» WHAT YOU HAVE TO DO
No line before the one holding "kom Should Soon Break Out" is wanted; restate word for word that line and all lines after it to the end of the entries, excluding pictures.

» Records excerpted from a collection
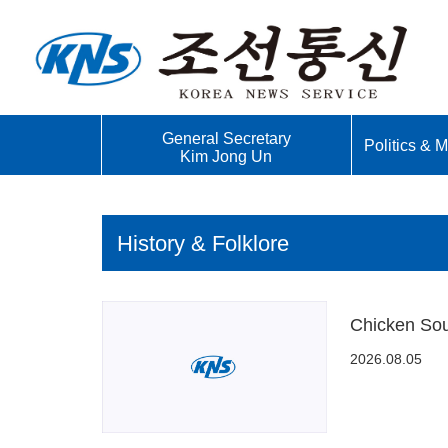
General Secretary
Politics & Mi
Kim Jong Un
History & Folklore
Chicken Sou
2026.08.05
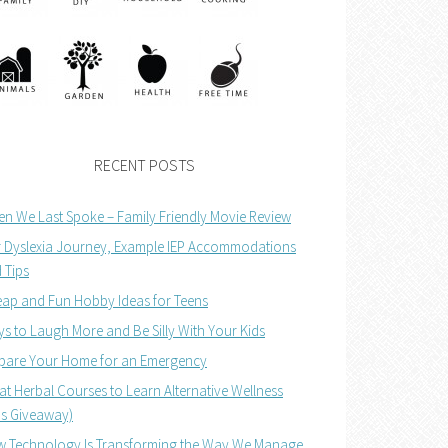
RECENT POSTS
n We Last Spoke – Family Friendly Movie Review
 Dyslexia Journey, Example IEP Accommodations
 Tips
ap and Fun Hobby Ideas for Teens
s to Laugh More and Be Silly With Your Kids
pare Your Home for an Emergency
at Herbal Courses to Learn Alternative Wellness
us Giveaway)
 Technology Is Transforming the Way We Manage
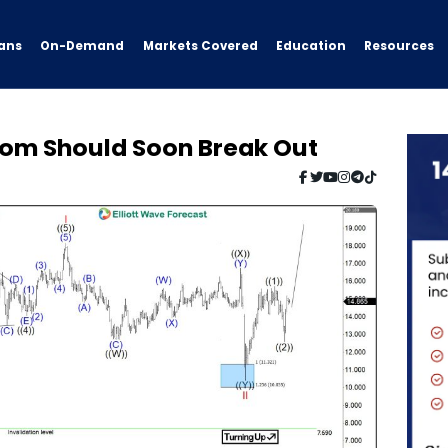
ans
On-Demand
Resources
Markets Covered
Education
kom Should Soon Break Out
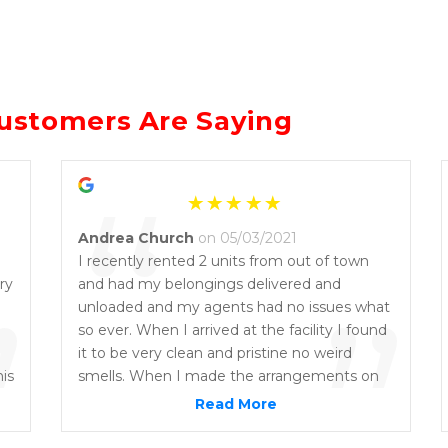
ustomers Are Saying
“
Andrea Church
on 05/03/2021
I recently rented 2 units from out of town
ry
”
and had my belongings delivered and
”
unloaded and my agents had no issues what
so ever. When I arrived at the facility I found
it to be very clean and pristine no weird
his
smells. When I made the arrangements on
t
the phone the staff members I spoke to
Read More
were very friendly and on top of their game.
There was some paperwork and a lot of rules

» EXERCISE OUTPUT
kom Should Soon Break Out
ustomers Are Saying
“
Andrea Church
on 05/03/2021
I recently rented 2 units from out of town
ry
”
and had my belongings delivered and
”
unloaded and my agents had no issues what
so ever. When I arrived at the facility I found
it to be very clean and pristine no weird
his
smells. When I made the arrangements on
t
the phone the staff members I spoke to
Read More
were very friendly and on top of their game.
There was some paperwork and a lot of rules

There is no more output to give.